▶ What you need to do
Give back every record exactly, with its pictures left out.

▶ Data records

>>>>

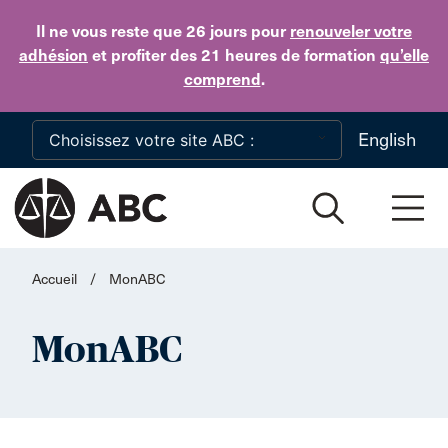
Skip to main content
Il ne vous reste que 26 jours
pour
renouveler votre
adhésion
et profiter des 21 heures de formation
qu’elle
comprend
.
English
Accueil
/
MonABC
MonABC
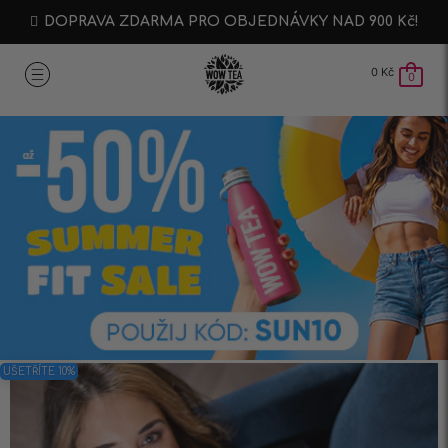
DOPRAVA ZDARMA PRO OBJEDNÁVKY NAD 900 Kč!
0
Kč
0
UŠETŘÍTE 10%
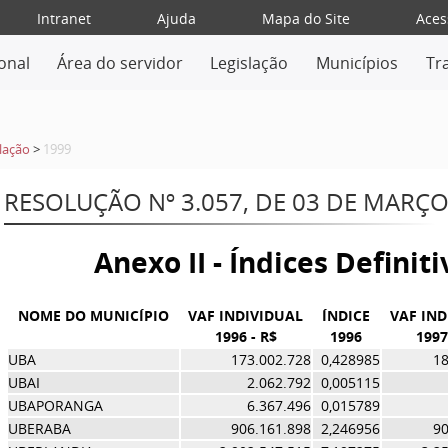
Intranet
Ajuda
Mapa do Site
Aces
ional
Área do servidor
Legislação
Municípios
Tr
lação
>
1999
RESOLUÇÃO Nº 3.057, DE 03 DE MARÇO
Anexo II - Índices Definit
NOME DO MUNICÍPIO
VAF INDIVIDUAL
ÍNDICE
VAF IND
1996 - R$
1996
1997
UBA
173.002.728
0,428985
18
UBAI
2.062.792
0,005115
UBAPORANGA
6.367.496
0,015789
UBERABA
906.161.898
2,246956
90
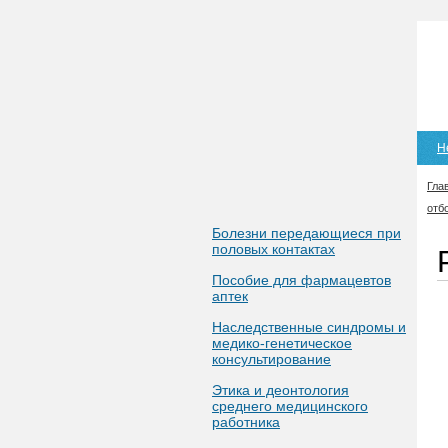
Н
Гла
отб
Болезни передающиеся при
половых контактах
Пособие для фармацевтов
аптек
Наследственные синдромы и
медико-генетическое
консультирование
Этика и деонтология
среднего медицинского
работника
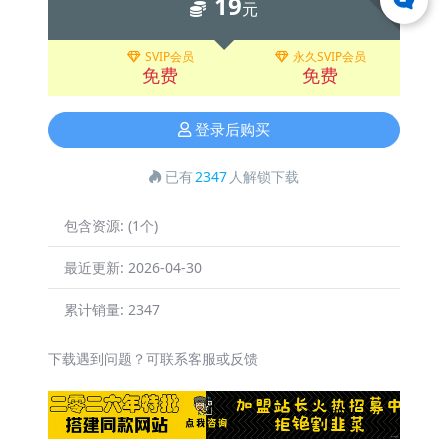
19
元
SVIP会员
永久SVIP会员
免费
免费
登录后购买
已有
2347
人解锁下载
包含资源:
(1个)
最近更新:
2026-04-30
累计销量:
2347
下载遇到问题？可联系客服或反馈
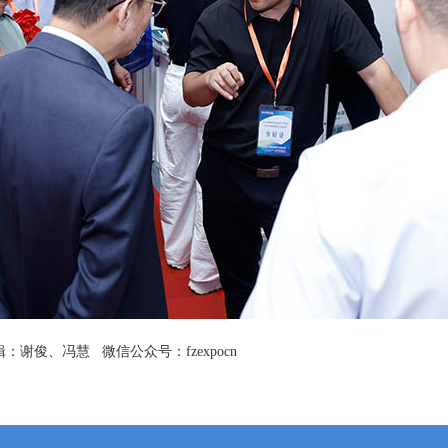
俊、冯慧 微信公众号：fzexpocn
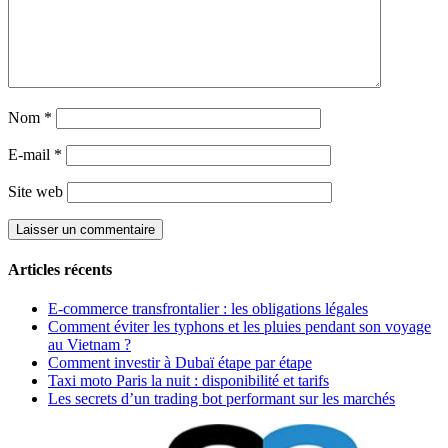
Nom
*
E-mail
*
Site web
Articles récents
E-commerce transfrontalier : les obligations légales
Comment éviter les typhons et les pluies pendant son voyage
au Vietnam ?
Comment investir à Dubaï étape par étape
Taxi moto Paris la nuit : disponibilité et tarifs
Les secrets d’un trading bot performant sur les marchés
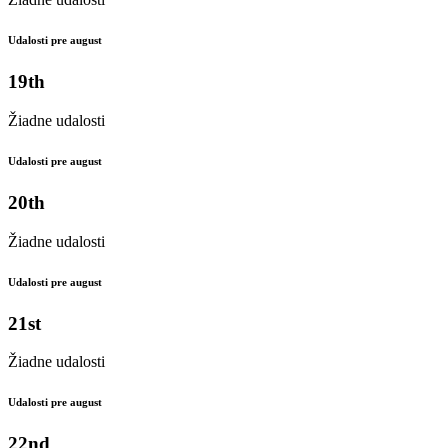
Udalosti pre august
19th
Žiadne udalosti
Udalosti pre august
20th
Žiadne udalosti
Udalosti pre august
21st
Žiadne udalosti
Udalosti pre august
22nd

<<<<

▶ Task output
Skip to main content
Il ne vous reste que 26 jours
pour
renouveler votre
adhésion
et profiter des 21 heures de formation
qu’elle
comprend
.
English
Accueil
/
MonABC
MonABC
DOPRAVA ZDARMA PRO OBJEDNÁVKY NAD 900 Kč!
0
Kč
0
UŠETŘÍTE 10%
Intranet
Ajuda
Mapa do Site
Aces
ional
Área do servidor
Legislação
Municípios
Tr
lação
>
1999
RESOLUÇÃO Nº 3.057, DE 03 DE MARÇO
Anexo II - Índices Definit
NOME DO MUNICÍPIO
VAF INDIVIDUAL
ÍNDICE
VAF IND
1996 - R$
1996
1997
UBA
173.002.728
0,428985
18
UBAI
2.062.792
0,005115
UBAPORANGA
6.367.496
0,015789
UBERABA
906.161.898
2,246956
90
Н
Гла
отб
Болезни передающиеся при
половых контактах
Пособие для фармацевтов
аптек
Наследственные синдромы и
медико-генетическое
консультирование
Этика и деонтология
среднего медицинского
работника
19
元
SVIP会员
永久SVIP会员
免费
免费
登录后购买
已有
2347
人解锁下载
包含资源:
(1个)
最近更新:
2026-04-30
累计销量:
2347
下载遇到问题？可联系客服或反馈
俊、冯慧 微信公众号：fzexpocn
Nom
*
E-mail
*
Site web
Articles récents
E-commerce transfrontalier : les obligations légales
Comment éviter les typhons et les pluies pendant son voyage
au Vietnam ?
Comment investir à Dubaï étape par étape
Taxi moto Paris la nuit : disponibilité et tarifs
Les secrets d’un trading bot performant sur les marchés
Udalosti pre august
19th
Žiadne udalosti
Udalosti pre august
20th
Žiadne udalosti
Udalosti pre august
21st
Žiadne udalosti
Udalosti pre august
22nd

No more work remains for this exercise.